Yunarto Wijaya secara blak-blakan menyatakan bahwa validitas tuduhan terhadap Demokrat bukanlah poin terpenting. Yang menjadi sorotan utama adalah dampak dari kegaduhan ini terhadap citra kepemimpinan Prabowo.

“Tapi yang jelas kalau benar ini terjadi menurut saya yang paling jatuh adalah kewibawaan Pak Prabowo," tegas Yunarto dikutip dari Youtube Kompas TV.

Logikanya sederhana namun tajam. Jika benar ada "perang dingin" yang dimainkan oleh salah satu anggota koalisi (Demokrat) terhadap lingkaran Presiden saat ini (Jokowi), maka itu menunjukkan sebuah masalah besar.

"Ketika kemudian Pak Prabowo seakan-akan tidak bisa berbuat apa-apa antar partai koalisinya, antar tokoh-tokoh terbesar dalam koalisinya," lanjutnya.

Ini bukan sekadar konflik biasa. Ini melibatkan nama besar dua presiden, Susilo Bambang Yudhoyono (SBY) dan Joko Widodo, yang notabene adalah figur yang sangat dihormati oleh Prabowo.

"Apalagi ini menyangkut nama SBY dengan Pak Jokowi loh, dua orang mantan presiden yang setahu saya Pak Prabowo sangat menjaga hubungan dengan semuanya bahkan dengan Ibu Mega sekalipun walaupun masih menjadi oposisi," papar Yunarto.

baca juga

Pertanyaannya kemudian menjadi sangat jelas: "kenapa sih kalau betul itu terjadi... kenapa enggak diselesaikan oleh Pak Prabowo?"

Yunarto kemudian membedah situasi ini menjadi dua kemungkinan skenario yang sama-sama pelik, terutama terkait peran Jokowi yang pertama kali melempar "kode" tanpa menyebut nama.

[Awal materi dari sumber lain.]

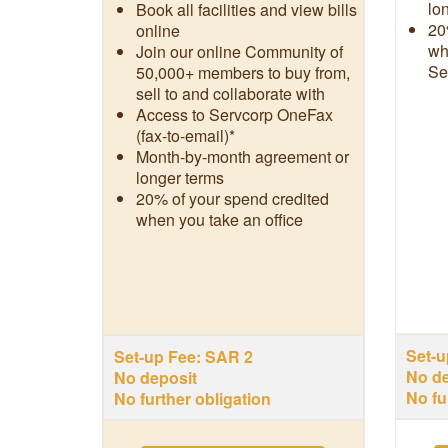
lo
Book all facilities and view bills
20
online
wh
Join our online Community of
Se
50,000+ members to buy from,
sell to and collaborate with
Access to Servcorp OneFax
(fax-to-email)*
Month-by-month agreement or
longer terms
20% of your spend credited
when you take an office
Set-u
Set-up Fee: SAR 2
No de
No deposit
No fu
No further obligation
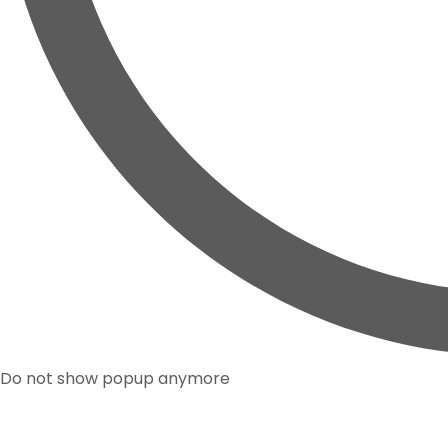
Do not show popup anymore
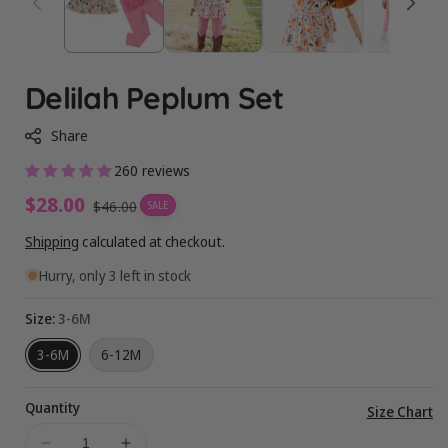
Delilah Peplum Set
Share
260 reviews
Sale
$28.00
Regular
$46.00
SALE
price
price
Shipping
calculated at checkout.
Hurry, only 3 left in stock
Size:
3-6M
3-6M
6-12M
Quantity
Vi
Size Chart
ful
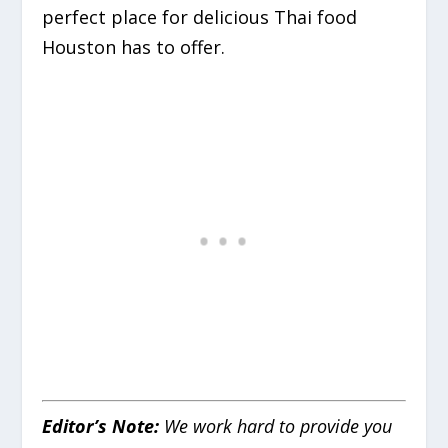
perfect place for delicious Thai food
Houston has to offer.
Editor’s Note:
We work hard to provide you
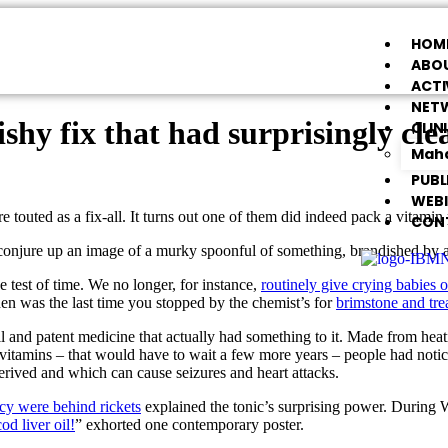
HOM
ABOU
ACTI
NET
fishy fix that had surprisingly cle
CLIN
Maha
PUBL
WEB
e touted as a fix-all. It turns out one of them did indeed pack a vitamin
CON
 conjure up an image of a murky spoonful of something, brandished by 
test of time. We no longer, for instance,
routinely give crying babies o
hen was the last time you stopped by the chemist’s for
brimstone and tre
l and patent medicine that actually had something to it. Made from heating
f vitamins – that would have to wait a few more years – people had noti
erived and which can cause seizures and heart attacks.
cy were behind rickets
explained the tonic’s surprising power. Duri
d liver oil!
” exhorted one contemporary poster.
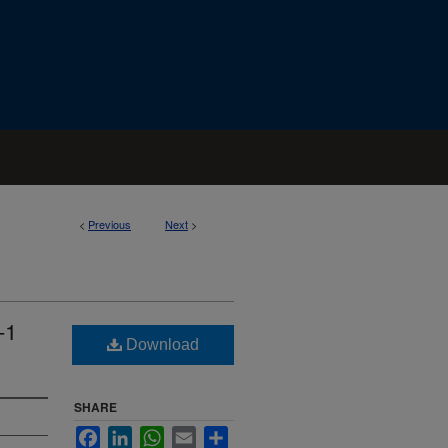
<
Previous
Next
>
-1
Download
SHARE
Facebook
LinkedIn
WhatsApp
Email
Share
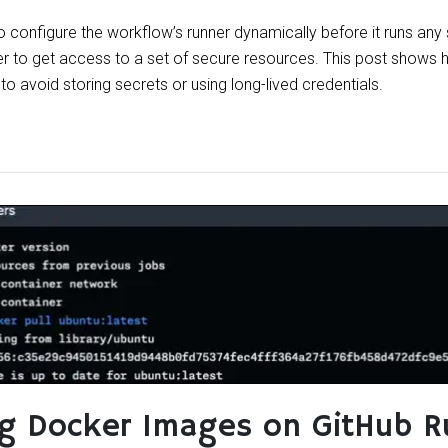
configure the workflow’s runner dynamically before it runs any
r to get access to a set of secure resources. This post shows
o avoid storing secrets or using long-lived credentials.
ng Docker Images on GitHub R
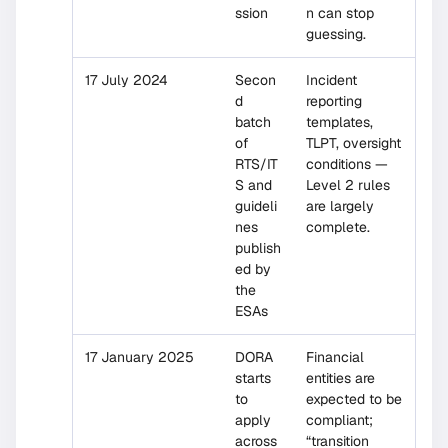
ssion
n can stop
guessing.
17 July 2024
Secon
Incident
d
reporting
batch
templates,
of
TLPT, oversight
RTS/IT
conditions —
S and
Level 2 rules
guideli
are largely
nes
complete.
publish
ed by
the
ESAs
17 January 2025
DORA
Financial
starts
entities are
to
expected to be
apply
compliant;
across
“transition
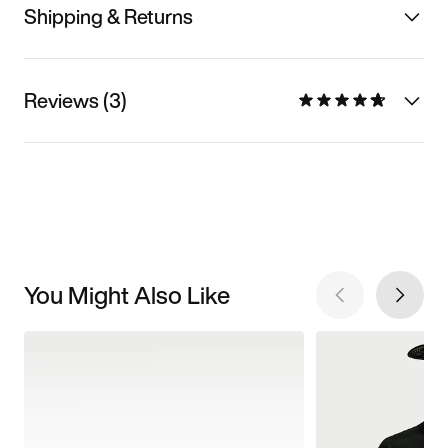
Shipping & Returns
Reviews (3)
You Might Also Like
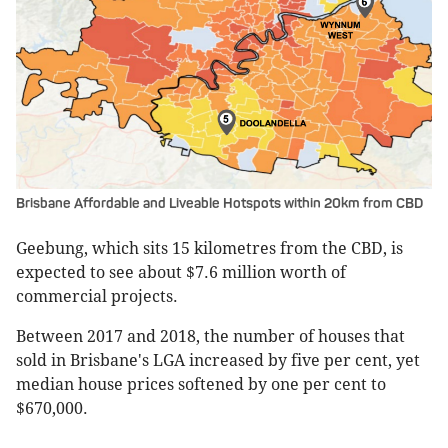
Brisbane Affordable and Liveable Hotspots within 20km from CBD
Geebung, which sits 15 kilometres from the CBD, is
expected to see about $7.6 million worth of
commercial projects.
Between 2017 and 2018, the number of houses that
sold in Brisbane's LGA increased by five per cent, yet
median house prices softened by one per cent to
$670,000.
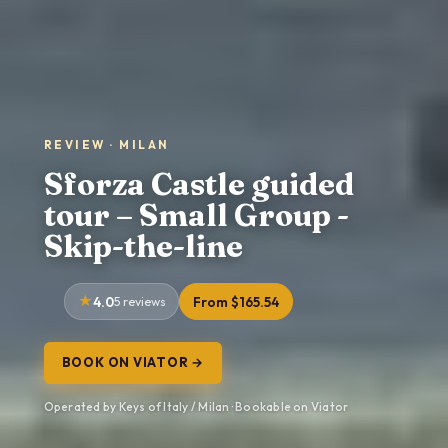
REVIEW · MILAN
Sforza Castle guided
tour – Small Group -
Skip-the-line
4.0
5 reviews
From $165.54
BOOK ON VIATOR →
Operated by Keys of Italy / Milan · Bookable on Viator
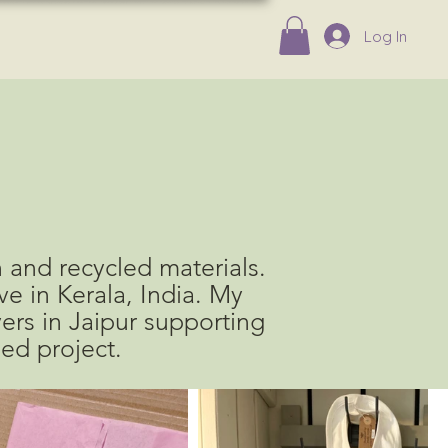
Log In
 and recycled materials.
e in Kerala, India. M
y
vers
in Jaipur
supporting
ded project.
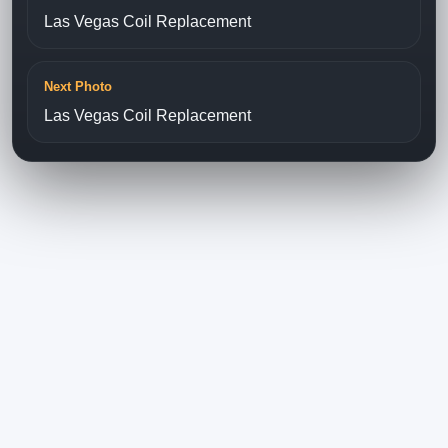
Las Vegas Coil Replacement
Next Photo
Las Vegas Coil Replacement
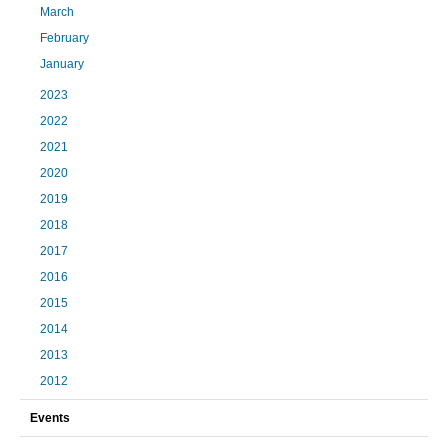
March
February
January
2023
2022
2021
2020
2019
2018
2017
2016
2015
2014
2013
2012
Events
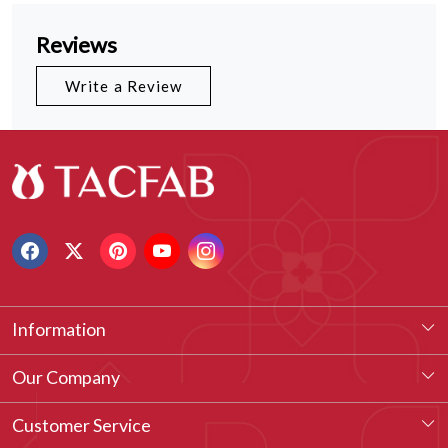
Reviews
Write a Review
Information
About Us
Our Company
Our Legacy
Testimonial
Customer Service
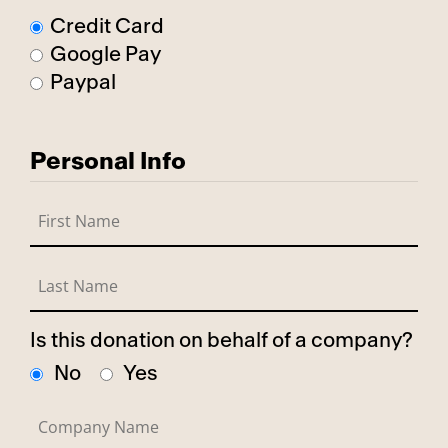
Credit Card
Google Pay
Paypal
Personal Info
Is this donation on behalf of a company?
No
Yes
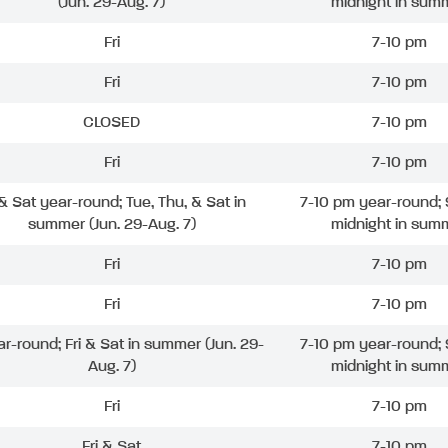
(Jun. 29-Aug. 7)
midnight in sum
Fri
7-10 pm
Fri
7-10 pm
CLOSED
7-10 pm
Fri
7-10 pm
 & Sat year-round; Tue, Thu, & Sat in
7-10 pm year-round; 
summer (Jun. 29-Aug. 7)
midnight in sum
Fri
7-10 pm
Fri
7-10 pm
ar-round; Fri & Sat in summer (Jun. 29-
7-10 pm year-round; 
Aug. 7)
midnight in sum
Fri
7-10 pm
Fri & Sat
7-10 pm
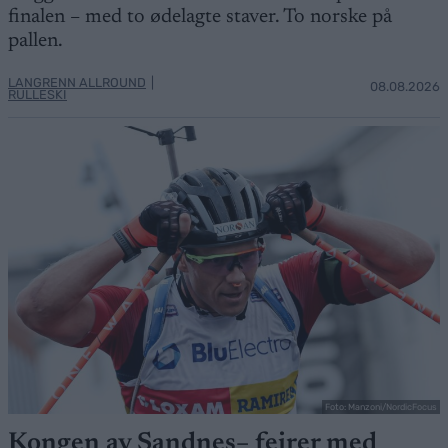
finalen – med to ødelagte staver. To norske på
pallen.
LANGRENN ALLROUND
|
08.08.2026
RULLESKI
Foto: Manzoni/NordicFocus
Kongen av Sandnes– feirer med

Skenario 1: Jokowi Sedang Mengirim Pesan ke Prabowo

Jika Jokowi memang memiliki data atau prediksi yang sama dengan para relawannya—bahwa Demokrat adalah dalangnya—maka kegaduhan publik ini bisa jadi merupakan sebuah pesan politik terselubung untuk Prabowo.

Namun, ini memicu pertanyaan lanjutan. "Kalau iya pun pertanyaannya katanya hubungannya baik, kenapa tidak disampaikan saja kalau memang punya fakta?" ujar Yunarto.

Gaya komunikasi tak langsung ini bisa menandakan adanya kerikil dalam hubungan atau kalkulasi politik yang lebih rumit.

Skenario 2: Relawan Jokowi yang Terlalu Reaktif (Offside)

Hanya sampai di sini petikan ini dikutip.